William Bradley Horton: Menulis Sejarah Harus dari Berbagai Sudut Pandang

Padangkita.com – Profesor William Bradley Horton dari Akita University menyatakan dalam menulis sejarah perlu adanya kajian mendalam. Hal ini bertujuan agar karya yang dihasilkan terlihat berimbang dan tidak menulis dalam satu sudut pandang saja.

“Perlunya penulisan sejarah yang mendalam, sehingga tidak terkesan menulis dalam satu sudut pandang saja,” katanya dalam kuliah umum kesejarahan dengan Tema ”Penulisan Sejarah yang tidak ditulis (Sejarah Pendudukan Jepang di Indonesia)”, Kamis (06/09/2018).

Dirinya mencontohkan kala pendudukan Jepang di Indonesia yang identik dengan kekerasan dan tanam paksa.
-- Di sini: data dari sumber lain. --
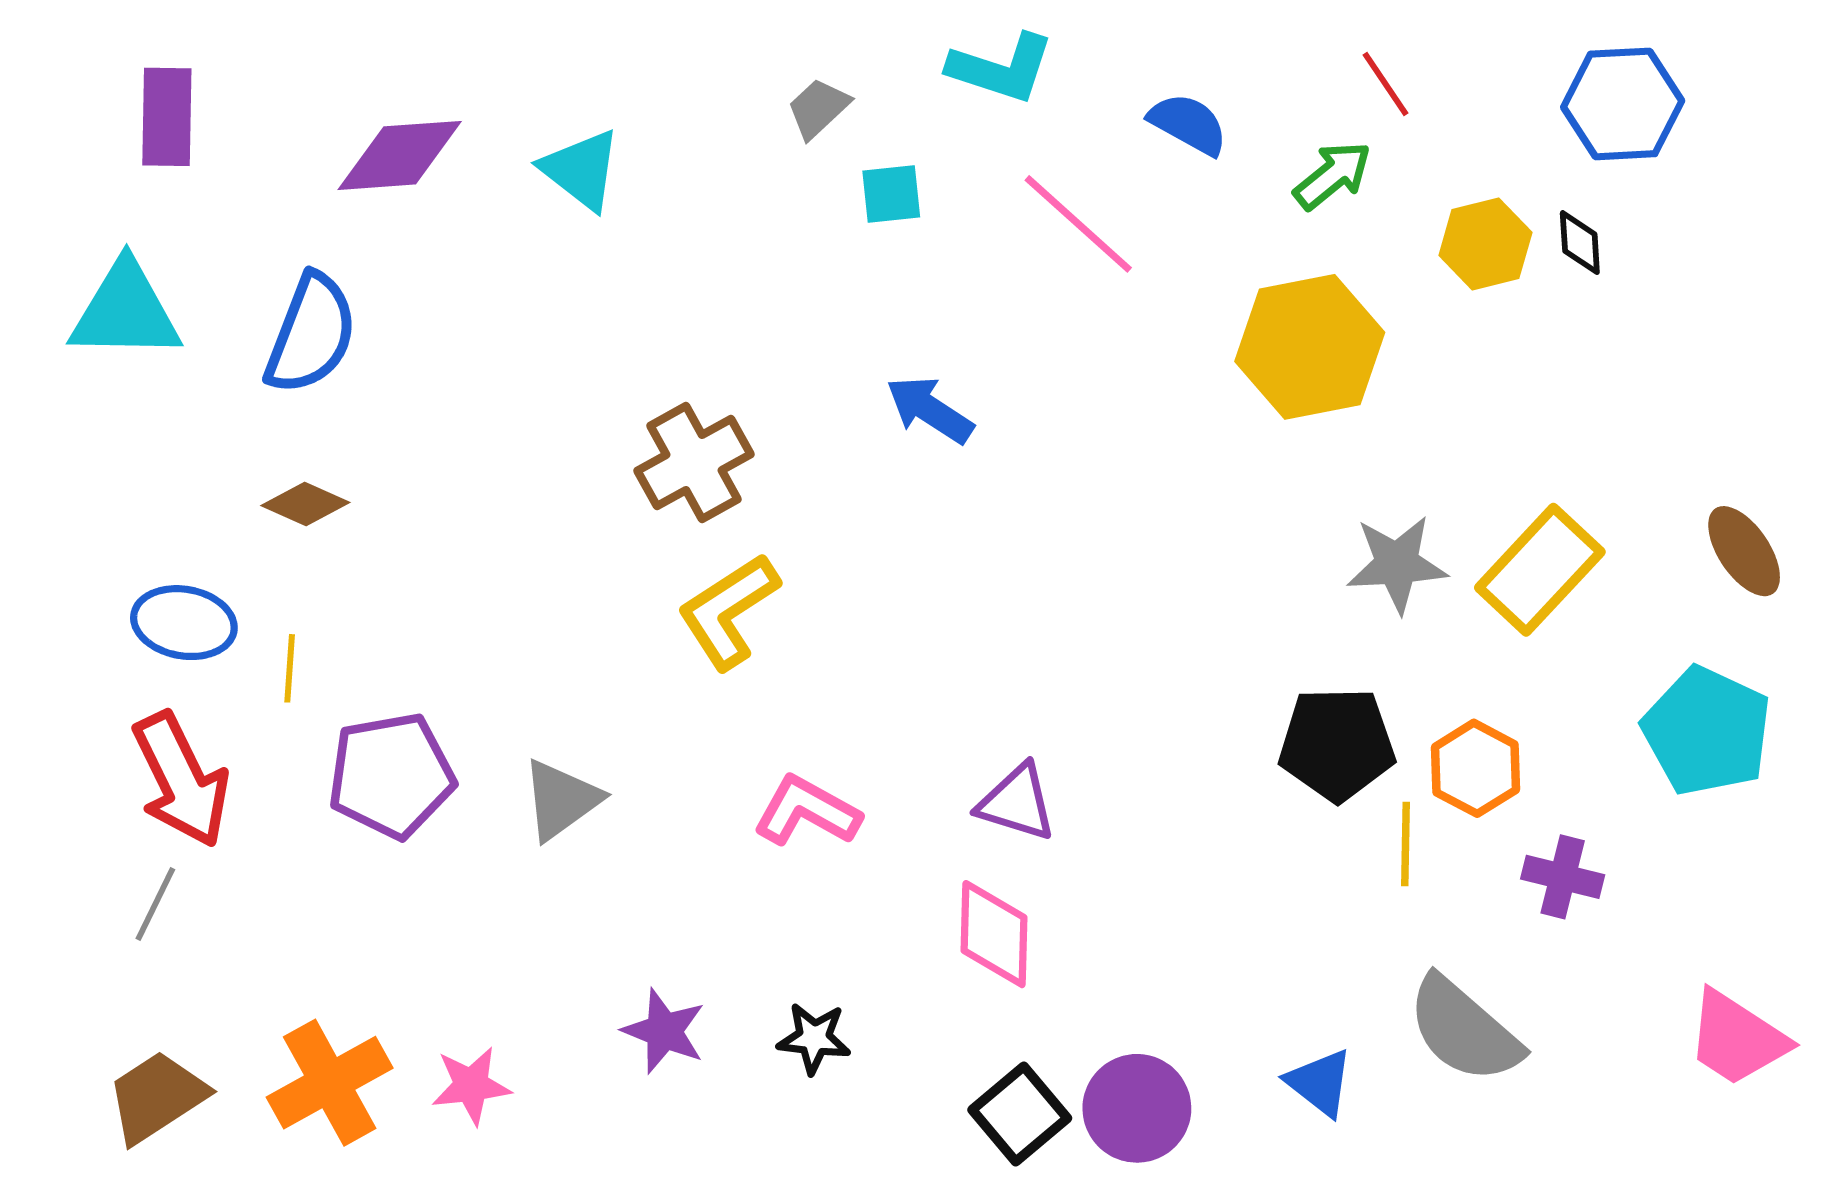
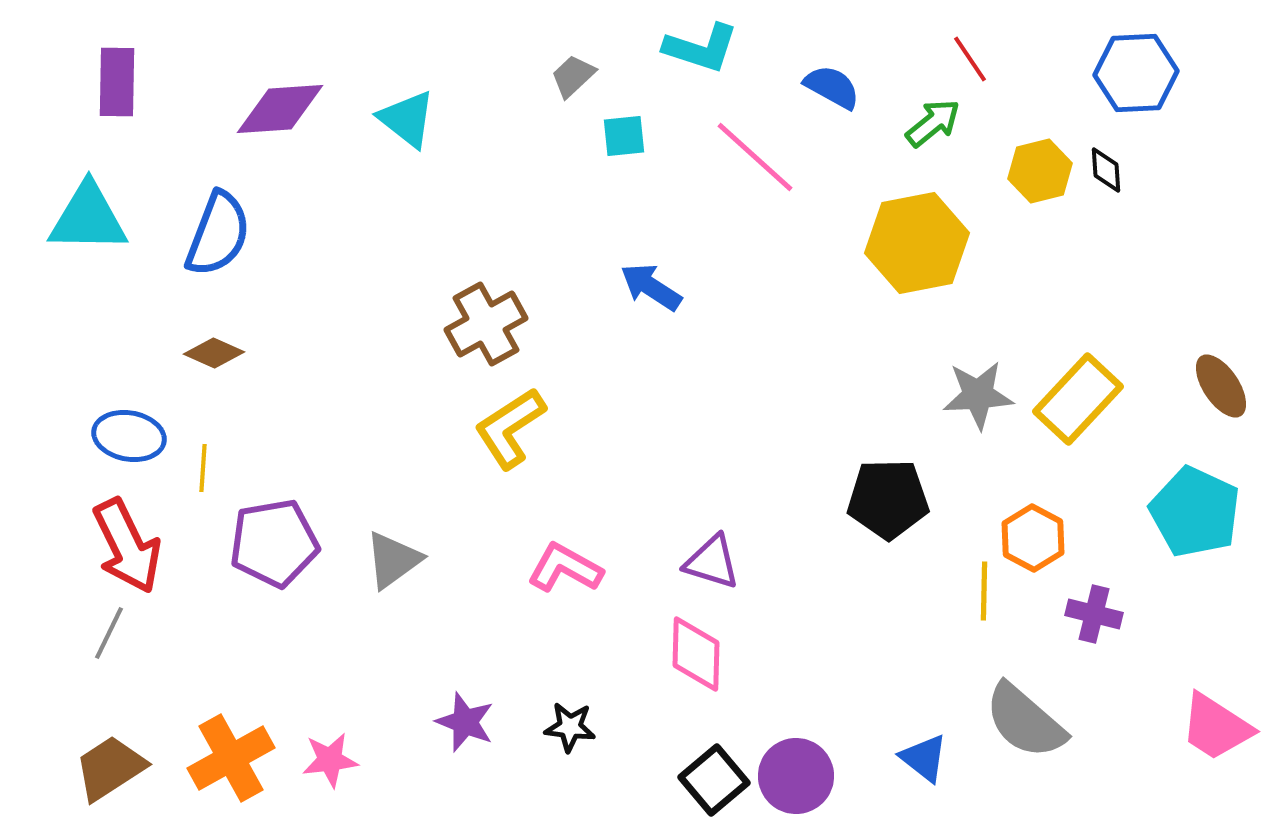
black pentagon: (1337, 744) -> (888, 499), moved

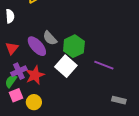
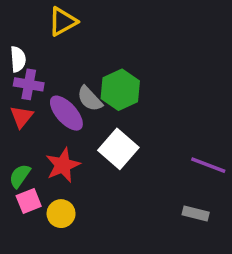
green hexagon: (74, 46) -> (120, 90), moved
purple line: (104, 65) -> (208, 165), moved
purple cross: (19, 71) -> (29, 84), moved, turned 35
gray rectangle: (119, 100) -> (196, 214), moved

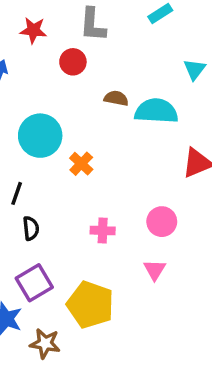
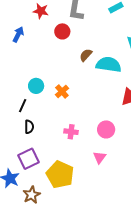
brown semicircle: (116, 98) -> (86, 55), turned -64
cyan circle: (40, 136) -> (36, 86), moved, size x0.6
brown star: (45, 343) -> (32, 195), turned 30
Namun dibalik itu, katanya, terdapat dokumentasi-dokumensai atau bukti sejarah ketika pendudukan Jepang di Indonesia adanya kepedulian sosial terhadap masyarakat Indonesia. Seperti adanya Pasar malam, yang merupakan media hiburan masyarakat dikala pendudukan Jepang dahulu.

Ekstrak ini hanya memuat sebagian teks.